|Borchardt Wier, Harmony|
Submitted to: Molecular and Biochemical Parasitology
Publication Type: Peer Reviewed Journal
Publication Acceptance Date: 7/20/2008
Publication Date: 8/22/2008
Citation: Lu, S., Tian, D., Borchardt Wier, H., Wang, X. 2008. Alternative splicing: a novel mechanism of regulation identified in the chorismate mutase gene of the potato cyst nematode Globodera rostochiensis. Molecular and Biochemical Parasitology. 162:1-15.

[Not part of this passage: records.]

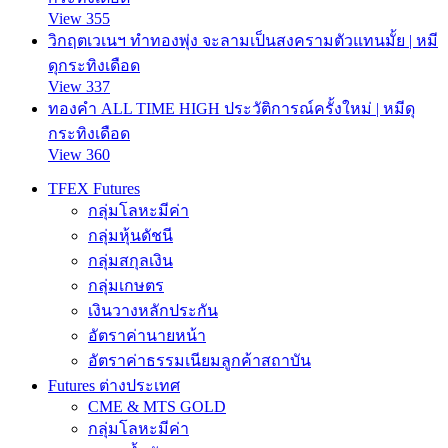
View 355
วิกฤตเวเนฯ ทำทองพุ่ง จะลามเป็นสงครามตัวแทนมั้ย | หมี
ดุกระทิงเดือด
View 337
ทองคำ ALL TIME HIGH ประวัติการณ์ครั้งใหม่ | หมีดุ
กระทิงเดือด
View 360
TFEX Futures
กลุ่มโลหะมีค่า
กลุ่มหุ้นดัชนี
กลุ่มสกุลเงิน
กลุ่มเกษตร
เงินวางหลักประกัน
อัตราค่านายหน้า
อัตราค่าธรรมเนียมลูกค้าสถาบัน
Futures ต่างประเทศ
CME & MTS GOLD
กลุ่มโลหะมีค่า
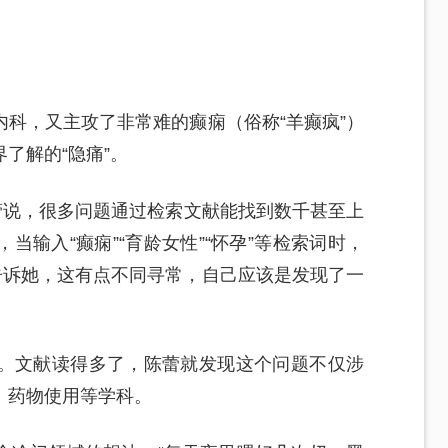
科，又主攻了非常难的癫痫（俗称“羊癫疯”）
了解的“隐痛”。
蕾说，很多问题通过检索文献能找到数千甚至上
输入“癫痫”“育龄女性”“怀孕”等检索词时，
告诉她，这有点不同寻常，自己应该是发现了一
。文献读得多了，陈蕾就发现这个问题不仅涉
、药物使用等学科。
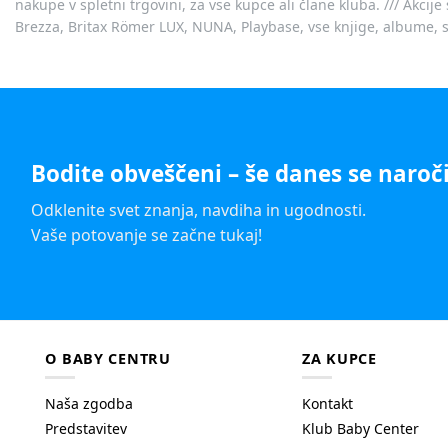
nakupe v spletni trgovini, za vse kupce ali člane kluba. /// Akci
Brezza, Britax Römer LUX, NUNA, Playbase, vse knjige, albume, sl
Bodite obveščeni – še danes se naroči
Odklenite svet znanja, navdiha in ugodnosti.
Vaše potovanje se začne tukaj!
O BABY CENTRU
ZA KUPCE
Naša zgodba
Kontakt
Predstavitev
Klub Baby Center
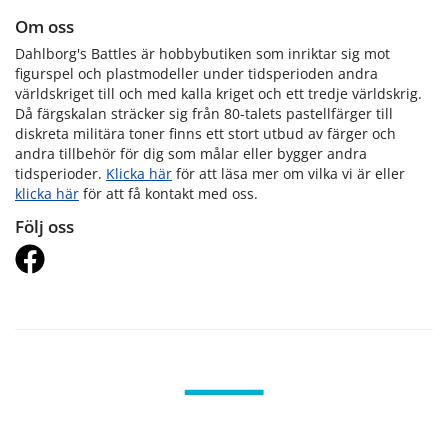
Om oss
Dahlborg's Battles är hobbybutiken som inriktar sig mot
figurspel och plastmodeller under tidsperioden andra
världskriget till och med kalla kriget och ett tredje världskrig.
Då färgskalan sträcker sig från 80-talets pastellfärger till
diskreta militära toner finns ett stort utbud av färger och
andra tillbehör för dig som målar eller bygger andra
tidsperioder.
Klicka här
för att läsa mer om vilka vi är eller
klicka här
för att få kontakt med oss.
Följ oss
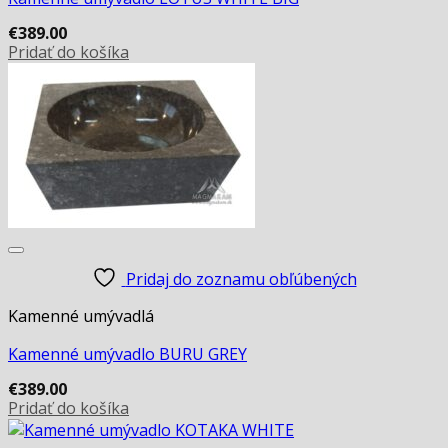
€
389.00
Pridať do košíka
Pridaj do zoznamu obľúbených
Kamenné umývadlá
Kamenné umývadlo BURU GREY
€
389.00
Pridať do košíka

Interpretive Summary: The potato cyst nematode (PCN) Globodera rostochiensis (a.k.a. the golden nematode) is a quarantined pest representing one of the most devastating pests of potatoes. In order to successfully parasitize a host root, the nematode secretes proteins originated from its esophageal gland cells to transform plant cells into a specialized site for the nematode to feed. Understanding the function of nematode parasitism genes encoding these gland secretions will be very useful for developing novel nematode control strategies. This paper describes the isolation and functional characterization of a new parasitism gene, the chorismate mutase gene, from G. rostochiensis. This study has discovered the first example of alternative splicing in plant-parasitic nematodes and suggested an important role of this nematode-secreted chorismate mutase in plant parasitism. Knowledge developed from this study may lead to the development of molecular diagnostic methods for PCN species identification and the development of novel resistance in transgenic potatoes against PCN infection.
Technical Abstract: Chorismate mutase (CM) secreted from the stylet of plant-parasitic nematodes plays an important role in plant parasitism. We isolated and characterized a new nematode CM gene (Gr-cm-1) from the potato cyst nematode, Globodera rostochiensis. The Gr-cm-1 gene was found to exist in the nematode genome as a single-copy gene that has two different alleles, Gr-cm-1A and Gr-cm-1B, both of which could give rise to two different mRNA transcripts of Gr-cm-1 and Gr-cm-1-IRII. In situ mRNA hybridization showed that the Gr-cm-1 gene was exclusively expressed within the subventral oesophageal gland cells of the nematode. Gr-cm-1 was demonstrated to encode a functional CM (GR-CM-1) potentially having a dimeric structure as the secreted bacterial *AroQ CMs. Gr-cm-1-IRII, generated by retention of intron 2 of the Gr-cm-1 pre-mRNA through alternative splicing (AS), would encode a truncated protein (GR-CM-1t) lacking the CM domain with no CM activity. The quantitative real-time reverse transcription-PCR assay revealed that splicing of the Gr-cm-1 gene was developmentally regulated; Gr-cm-1 was up-regulated whereas Gr-cm-1-IRII was down-regulated in early nematode parasitic stages compared to the preparasitic juvenile stage. Low temperature SDS-PAGE analysis revealed that GR-CM-1 could form homodimers when expressed in E. coli and the dimerization domain was retained in the truncated GR-CM-1t protein. The specific interaction between the two proteins was demonstrated in yeast. Our data suggested that the novel splice variant might function as a dominant negative isoform through heterodimerization with the full-length GR-CM-1 protein and that AS may represent an important mechanism for regulating CM activity during nematode parasitism.